## What to do
Please repeat, exactly and without pictures, the lines of the entries below that run from the one containing "YouTube LIVE STREAM" through the one containing "almost 100% of US w".

------ Data records ------

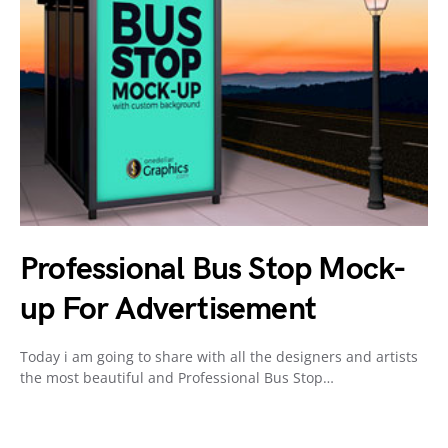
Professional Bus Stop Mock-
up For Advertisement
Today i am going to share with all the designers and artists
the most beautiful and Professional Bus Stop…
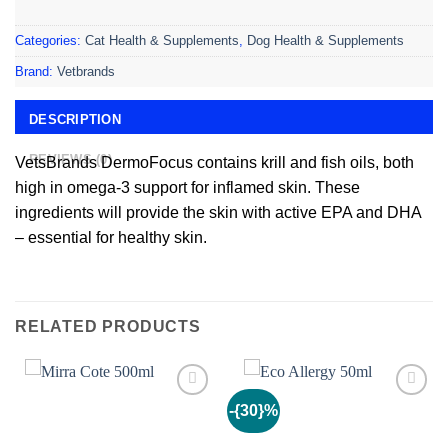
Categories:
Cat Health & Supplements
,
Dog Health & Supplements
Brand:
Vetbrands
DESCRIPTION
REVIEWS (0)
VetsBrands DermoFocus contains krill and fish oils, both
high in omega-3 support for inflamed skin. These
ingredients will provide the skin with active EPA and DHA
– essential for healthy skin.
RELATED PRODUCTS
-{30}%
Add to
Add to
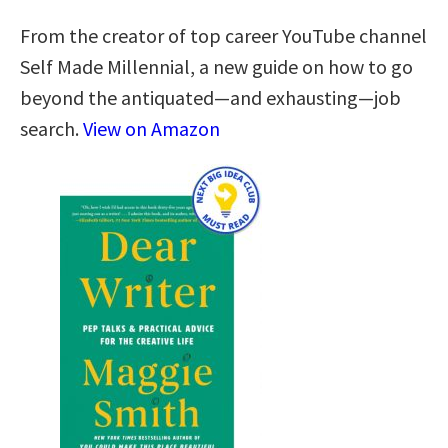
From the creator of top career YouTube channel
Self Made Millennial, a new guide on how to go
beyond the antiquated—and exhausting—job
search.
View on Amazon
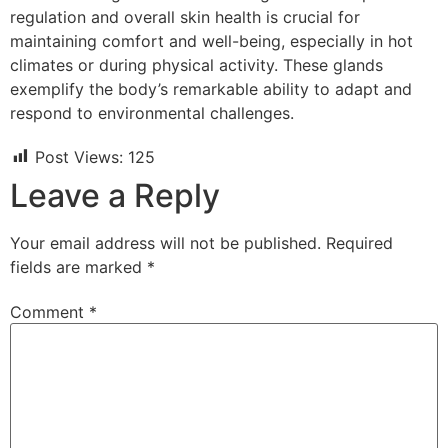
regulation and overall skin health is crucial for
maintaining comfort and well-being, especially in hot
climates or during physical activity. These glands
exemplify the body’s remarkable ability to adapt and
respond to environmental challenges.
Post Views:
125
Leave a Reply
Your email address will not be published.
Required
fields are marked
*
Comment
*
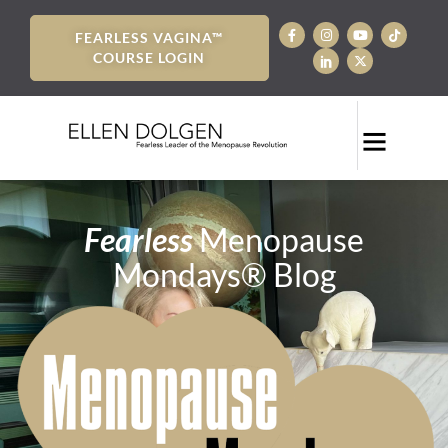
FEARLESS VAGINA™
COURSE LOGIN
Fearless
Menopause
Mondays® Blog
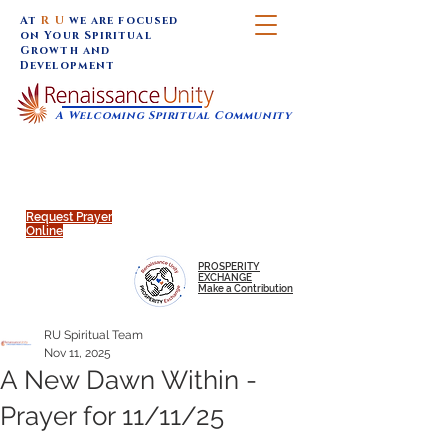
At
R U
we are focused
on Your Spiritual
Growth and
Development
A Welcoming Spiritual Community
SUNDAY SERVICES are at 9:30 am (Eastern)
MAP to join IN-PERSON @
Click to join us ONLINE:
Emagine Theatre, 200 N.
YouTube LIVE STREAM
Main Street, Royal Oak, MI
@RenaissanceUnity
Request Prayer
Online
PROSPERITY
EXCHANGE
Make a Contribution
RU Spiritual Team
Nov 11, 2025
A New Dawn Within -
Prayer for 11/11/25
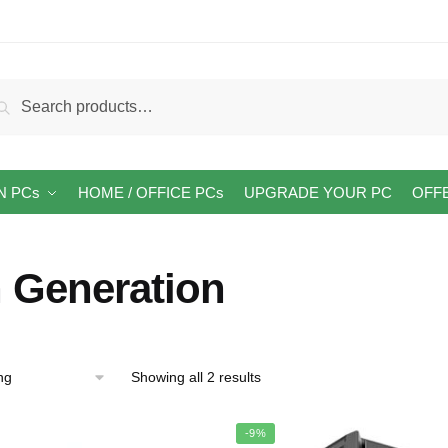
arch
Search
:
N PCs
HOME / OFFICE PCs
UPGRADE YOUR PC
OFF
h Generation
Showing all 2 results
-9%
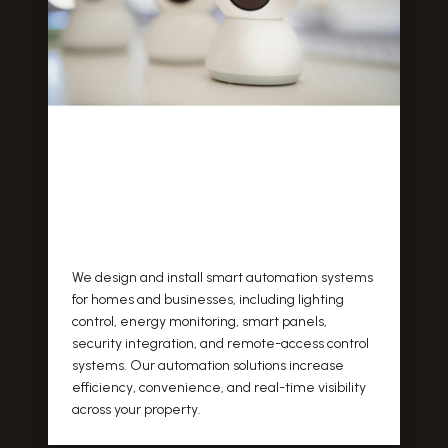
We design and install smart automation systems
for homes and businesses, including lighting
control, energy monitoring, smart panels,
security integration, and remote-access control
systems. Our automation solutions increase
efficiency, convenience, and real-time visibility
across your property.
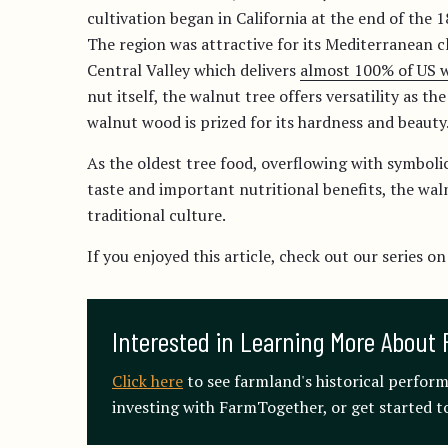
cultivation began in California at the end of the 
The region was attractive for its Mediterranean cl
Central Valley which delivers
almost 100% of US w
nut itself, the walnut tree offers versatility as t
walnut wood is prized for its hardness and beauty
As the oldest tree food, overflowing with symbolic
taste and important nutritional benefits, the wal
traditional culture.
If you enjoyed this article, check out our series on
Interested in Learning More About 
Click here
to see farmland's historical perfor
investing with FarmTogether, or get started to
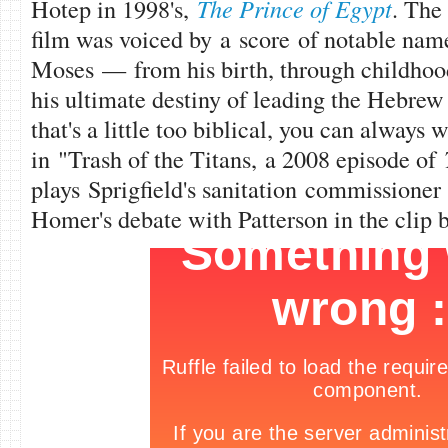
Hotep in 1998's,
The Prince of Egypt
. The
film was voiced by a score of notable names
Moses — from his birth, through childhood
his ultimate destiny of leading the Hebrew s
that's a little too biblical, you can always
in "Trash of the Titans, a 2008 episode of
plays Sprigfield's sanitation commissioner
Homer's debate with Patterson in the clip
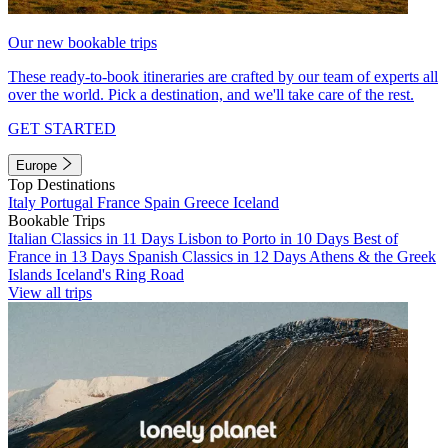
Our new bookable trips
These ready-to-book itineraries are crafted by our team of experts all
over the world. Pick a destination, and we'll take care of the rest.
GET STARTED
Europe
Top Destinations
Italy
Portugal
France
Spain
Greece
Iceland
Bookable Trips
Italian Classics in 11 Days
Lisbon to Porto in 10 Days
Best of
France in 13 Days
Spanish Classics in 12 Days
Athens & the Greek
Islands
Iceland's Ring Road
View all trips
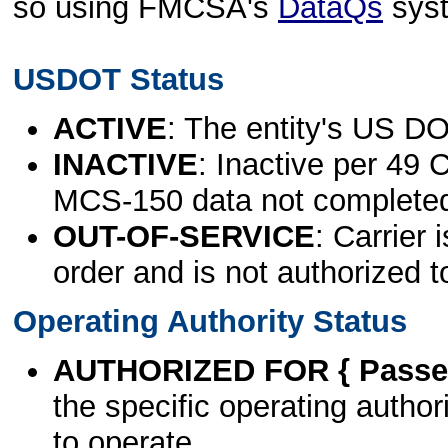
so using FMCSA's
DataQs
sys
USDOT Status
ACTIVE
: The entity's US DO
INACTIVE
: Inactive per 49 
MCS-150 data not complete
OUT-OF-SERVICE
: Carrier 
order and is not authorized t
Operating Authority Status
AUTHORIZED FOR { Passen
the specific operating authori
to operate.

------
------ Data records ------

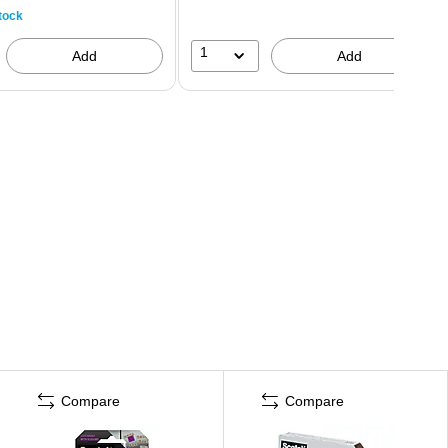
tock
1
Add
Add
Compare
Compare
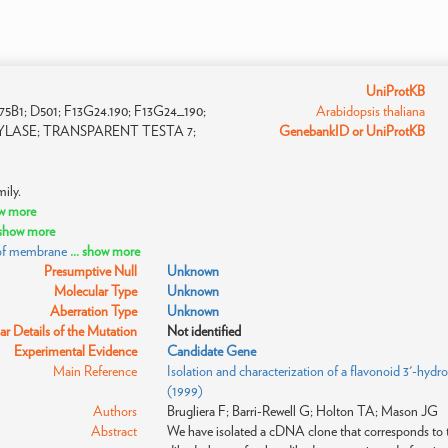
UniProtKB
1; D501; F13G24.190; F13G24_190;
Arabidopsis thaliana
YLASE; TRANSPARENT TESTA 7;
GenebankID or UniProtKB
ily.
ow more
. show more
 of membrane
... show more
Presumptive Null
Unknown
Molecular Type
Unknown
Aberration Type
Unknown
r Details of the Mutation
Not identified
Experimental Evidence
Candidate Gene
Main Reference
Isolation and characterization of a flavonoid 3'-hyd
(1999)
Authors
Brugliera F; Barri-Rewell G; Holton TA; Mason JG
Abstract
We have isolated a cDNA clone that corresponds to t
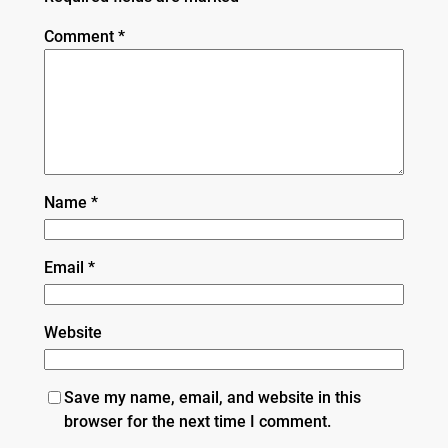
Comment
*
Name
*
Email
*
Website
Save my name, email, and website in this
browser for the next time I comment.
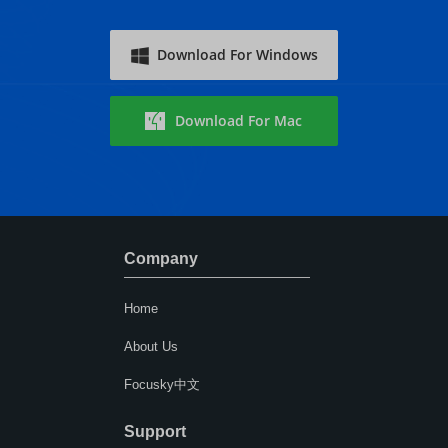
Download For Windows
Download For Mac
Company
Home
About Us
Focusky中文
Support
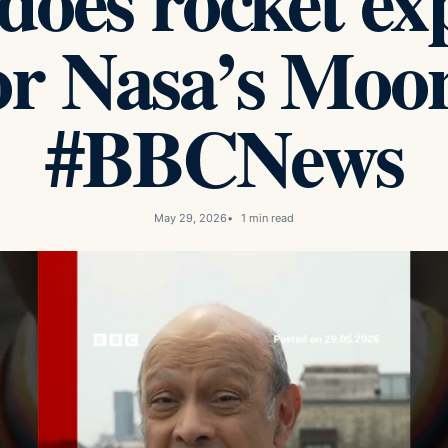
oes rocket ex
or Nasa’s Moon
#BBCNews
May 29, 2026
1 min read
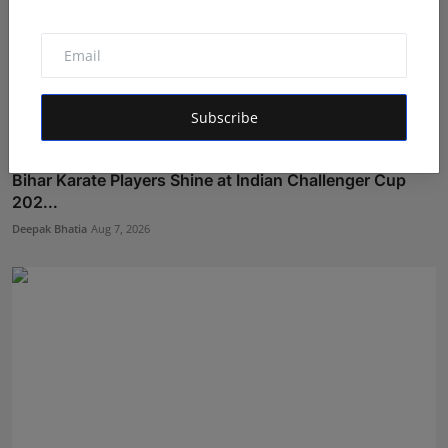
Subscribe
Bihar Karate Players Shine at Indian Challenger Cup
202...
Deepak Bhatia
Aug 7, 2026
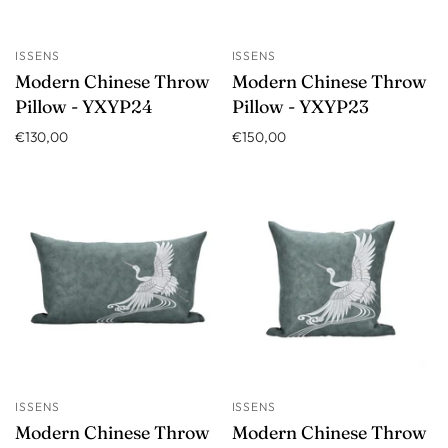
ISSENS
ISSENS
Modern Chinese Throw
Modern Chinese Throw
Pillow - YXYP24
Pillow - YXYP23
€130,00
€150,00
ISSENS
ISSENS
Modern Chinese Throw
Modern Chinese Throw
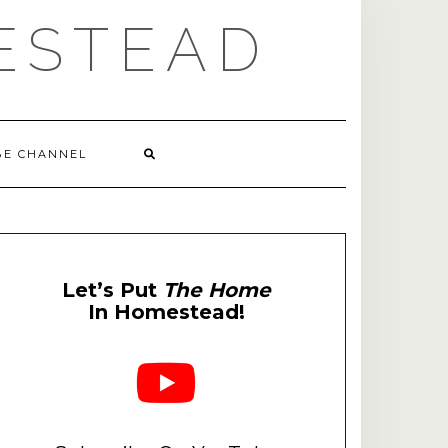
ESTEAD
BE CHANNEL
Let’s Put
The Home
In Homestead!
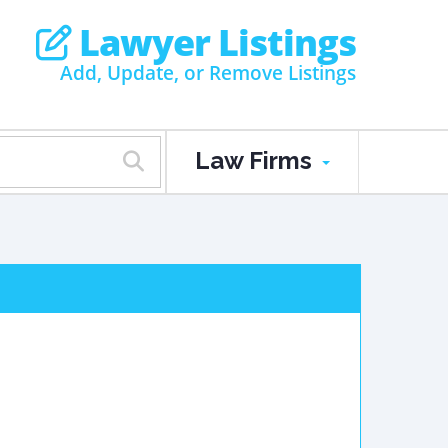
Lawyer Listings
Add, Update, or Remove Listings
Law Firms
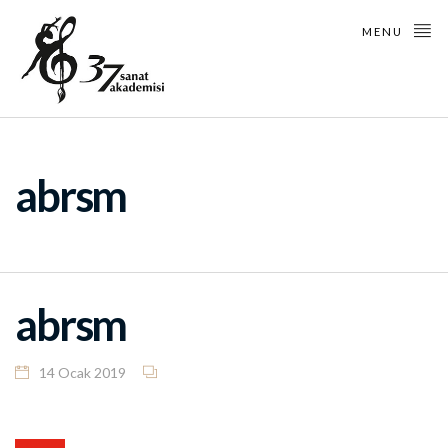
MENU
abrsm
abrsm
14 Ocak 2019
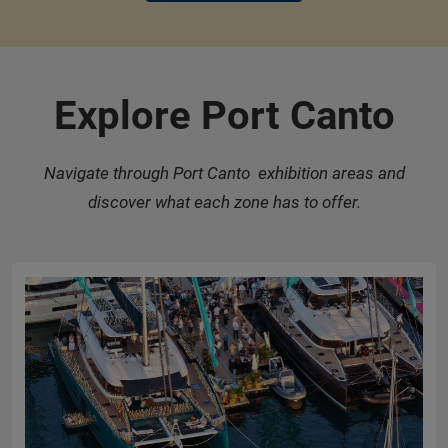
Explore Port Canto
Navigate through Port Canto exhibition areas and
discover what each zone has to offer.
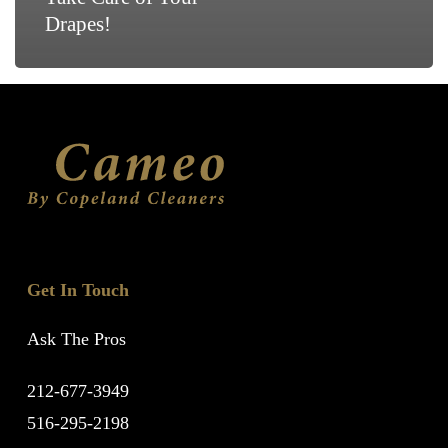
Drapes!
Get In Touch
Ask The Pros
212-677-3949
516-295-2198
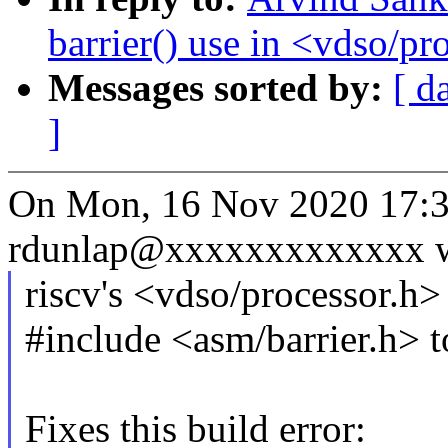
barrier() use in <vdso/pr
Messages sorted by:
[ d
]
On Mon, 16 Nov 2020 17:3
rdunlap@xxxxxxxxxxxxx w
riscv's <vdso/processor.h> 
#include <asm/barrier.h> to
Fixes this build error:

------
------ Data records ------

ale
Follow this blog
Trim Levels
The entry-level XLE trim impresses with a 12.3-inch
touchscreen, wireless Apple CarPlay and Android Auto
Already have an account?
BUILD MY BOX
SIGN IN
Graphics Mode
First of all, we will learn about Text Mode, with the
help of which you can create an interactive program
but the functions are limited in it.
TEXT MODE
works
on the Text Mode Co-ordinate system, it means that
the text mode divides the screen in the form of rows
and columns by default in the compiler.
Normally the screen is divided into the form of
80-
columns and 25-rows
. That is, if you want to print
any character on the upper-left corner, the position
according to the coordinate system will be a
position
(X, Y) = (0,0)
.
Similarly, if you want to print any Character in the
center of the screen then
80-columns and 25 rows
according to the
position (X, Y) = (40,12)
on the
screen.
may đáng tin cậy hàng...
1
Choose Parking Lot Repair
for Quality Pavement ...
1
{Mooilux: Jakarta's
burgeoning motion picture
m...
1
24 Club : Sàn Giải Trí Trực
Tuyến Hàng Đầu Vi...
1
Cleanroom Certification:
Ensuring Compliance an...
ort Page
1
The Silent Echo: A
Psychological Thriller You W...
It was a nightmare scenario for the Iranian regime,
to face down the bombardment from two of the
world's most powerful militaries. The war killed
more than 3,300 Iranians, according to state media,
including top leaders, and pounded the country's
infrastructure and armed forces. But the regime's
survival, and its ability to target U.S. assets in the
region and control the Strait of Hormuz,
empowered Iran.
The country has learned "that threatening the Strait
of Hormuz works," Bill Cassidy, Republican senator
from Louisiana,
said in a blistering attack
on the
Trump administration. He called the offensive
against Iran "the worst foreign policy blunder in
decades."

------

## Answer for the task
YouTube LIVE STREAM
Main Street, Royal Oak, MI
@RenaissanceUnity
Request Prayer
Online
PROSPERITY
EXCHANGE
Make a Contribution
RU Spiritual Team
Nov 11, 2025
A New Dawn Within -
Prayer for 11/11/25
arch
Search
:
N PCs
HOME / OFFICE PCs
UPGRADE YOUR PC
OFF
h Generation
Showing all 2 results
-9%
We design and install smart automation systems
for homes and businesses, including lighting
control, energy monitoring, smart panels,
security integration, and remote-access control
systems. Our automation solutions increase
efficiency, convenience, and real-time visibility
across your property.
cultivation began in California at the end of the 
The region was attractive for its Mediterranean cl
Central Valley which delivers
almost 100% of US w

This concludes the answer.